* What is needed
Line tally for "tabs": state how many lines of the entries include it, with no other text.
★ ★ ★ ★ ★
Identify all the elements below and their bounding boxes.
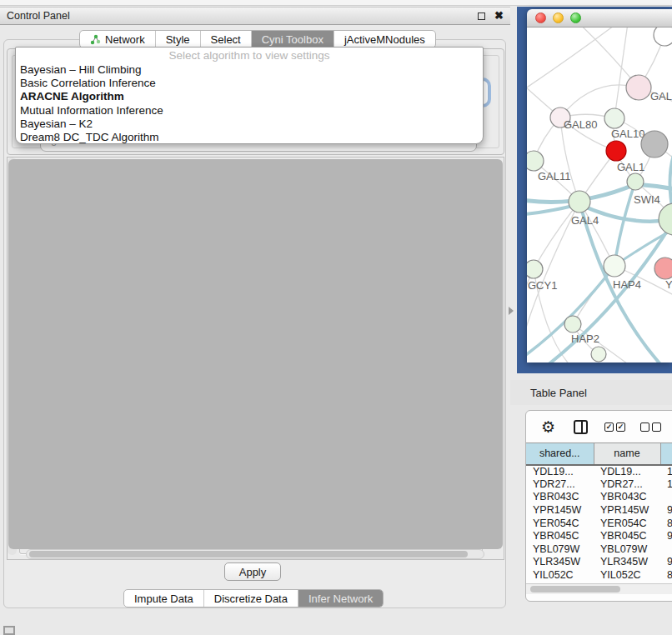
network-node-gal1[interactable] (627, 173, 644, 190)
table-cell[interactable]: YER054C (594, 517, 660, 530)
app-top-strip (0, 0, 672, 6)
table-row[interactable]: YLR345WYLR345W9. (526, 556, 672, 569)
tab-discretize-data[interactable]: Discretize Data (204, 590, 298, 607)
table-cell[interactable]: 12 (660, 478, 672, 491)
network-node-hap2[interactable] (564, 316, 581, 332)
table-row[interactable]: YBL079WYBL079W (526, 542, 672, 556)
network-node-y[interactable] (654, 258, 672, 279)
table-cell[interactable]: YPR145W (526, 503, 594, 517)
tab-select[interactable]: Select (201, 31, 252, 48)
zoom-traffic-light-icon[interactable] (570, 12, 581, 23)
settings-vertical-scrollbar[interactable] (8, 158, 17, 555)
network-icon (90, 34, 101, 45)
network-node-gal10[interactable] (604, 108, 624, 128)
network-canvas[interactable]: GALGAL80GAL10GAL1SWI4GAL11GAL4GCY1HAP4YH… (527, 28, 672, 362)
table-cell[interactable]: YLR345W (526, 556, 594, 569)
network-node[interactable] (591, 347, 606, 362)
table-cell[interactable]: YDL19... (594, 465, 660, 478)
dropdown-item-highlighted[interactable]: ARACNE Algorithm (16, 90, 483, 103)
dropdown-item[interactable]: Basic Correlation Inference (16, 77, 483, 90)
cyni-settings-panel: Cyni Algorithm Settings Algorithm Defini… (7, 157, 504, 560)
node-label: GAL11 (538, 170, 571, 182)
table-cell[interactable]: 9. (660, 556, 672, 569)
tab-style[interactable]: Style (156, 31, 201, 48)
table-cell[interactable]: YBR043C (594, 491, 660, 504)
network-node-hap4[interactable] (604, 255, 625, 277)
network-node-gal11[interactable] (527, 151, 544, 171)
columns-icon[interactable] (574, 420, 588, 434)
node-label: GAL80 (564, 118, 597, 131)
tab-infer-network[interactable]: Infer Network (298, 590, 383, 607)
network-node-gcy1[interactable] (527, 260, 543, 278)
column-header-third[interactable]: A (660, 443, 672, 465)
dropdown-item[interactable]: Bayesian – Hill Climbing (16, 63, 483, 77)
cyni-bottom-tabs: Impute Data Discretize Data Infer Networ… (123, 589, 384, 608)
panel-splitter-arrow[interactable] (509, 307, 514, 315)
select-all-checkboxes-icon[interactable]: ✓✓ (604, 422, 625, 432)
tab-impute-data[interactable]: Impute Data (124, 590, 204, 607)
table-cell[interactable]: YBL079W (526, 542, 594, 556)
tab-cyni-toolbox[interactable]: Cyni Toolbox (252, 31, 334, 48)
table-toolbar: ⚙ ✓✓ (526, 411, 672, 442)
network-node[interactable] (654, 28, 672, 46)
tab-jactivemnodules[interactable]: jActiveMNodules (334, 31, 435, 48)
table-cell[interactable]: YBR043C (526, 491, 594, 504)
table-cell[interactable]: YDL19... (526, 465, 594, 478)
gear-icon[interactable]: ⚙ (541, 418, 555, 437)
table-cell[interactable]: YBR045C (594, 529, 660, 542)
table-row[interactable]: YBR045CYBR045C9. (526, 529, 672, 542)
table-cell[interactable]: YER054C (526, 517, 594, 530)
dropdown-item[interactable]: Bayesian – K2 (16, 118, 483, 131)
table-cell[interactable]: YBR045C (526, 529, 594, 542)
network-edge[interactable] (573, 28, 639, 88)
table-cell[interactable]: YLR345W (594, 556, 660, 569)
table-cell[interactable]: YDR27... (526, 478, 594, 491)
table-cell[interactable] (660, 542, 672, 556)
table-body: YDL19...YDL19...13YDR27...YDR27...12YBR0… (526, 465, 672, 582)
table-cell[interactable]: YDR27... (594, 478, 660, 491)
network-window-titlebar[interactable] (527, 9, 672, 28)
network-edge[interactable] (527, 28, 620, 94)
dropdown-item[interactable]: Mutual Information Inference (16, 104, 483, 118)
table-row[interactable]: YIL052CYIL052C8 (526, 568, 672, 582)
table-cell[interactable]: YBL079W (594, 542, 660, 556)
table-row[interactable]: YER054CYER054C8. (526, 517, 672, 530)
network-node[interactable] (641, 131, 668, 158)
float-window-icon[interactable] (478, 12, 485, 20)
table-cell[interactable]: YIL052C (594, 568, 660, 582)
table-cell[interactable]: 8 (660, 568, 672, 582)
table-panel-titlebar: Table Panel (510, 380, 672, 405)
network-node-swi4[interactable] (659, 203, 672, 235)
tab-network[interactable]: Network (80, 31, 156, 48)
network-node-gal4[interactable] (569, 191, 590, 212)
collapsed-panel-icon[interactable] (3, 626, 15, 635)
table-cell[interactable]: 9. (660, 503, 672, 517)
table-cell[interactable]: 13 (660, 465, 672, 478)
table-cell[interactable]: 8. (660, 517, 672, 530)
dropdown-item[interactable]: Dream8 DC_TDC Algorithm (16, 131, 483, 144)
minimize-traffic-light-icon[interactable] (553, 12, 564, 23)
column-header-shared[interactable]: shared... (526, 443, 594, 465)
table-row[interactable]: YDL19...YDL19...13 (526, 465, 672, 478)
table-row[interactable]: YDR27...YDR27...12 (526, 478, 672, 491)
network-node-gal[interactable] (626, 75, 651, 100)
node-label: Y (665, 278, 672, 291)
settings-horizontal-scrollbar[interactable] (26, 549, 484, 559)
node-label: HAP4 (613, 278, 641, 291)
control-panel-tabs: Network Style Select Cyni Toolbox jActiv… (79, 30, 436, 48)
table-cell[interactable]: YIL052C (526, 568, 594, 582)
table-horizontal-scrollbar[interactable] (526, 583, 672, 594)
deselect-all-checkboxes-icon[interactable] (640, 422, 661, 432)
table-header-row: shared... name A (526, 443, 672, 465)
table-cell[interactable]: 9. (660, 529, 672, 542)
column-header-name[interactable]: name (594, 443, 660, 465)
close-icon[interactable]: ✖ (494, 12, 504, 20)
network-node[interactable] (606, 141, 626, 161)
table-cell[interactable]: YPR145W (594, 503, 660, 517)
close-traffic-light-icon[interactable] (535, 12, 546, 23)
table-row[interactable]: YPR145WYPR145W9. (526, 503, 672, 517)
table-cell[interactable] (660, 491, 672, 504)
table-row[interactable]: YBR043CYBR043C (526, 491, 672, 504)
node-label: GAL1 (617, 161, 644, 173)
apply-button[interactable]: Apply (224, 562, 281, 581)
★ ★ ★ ★ ★
* Task solution
2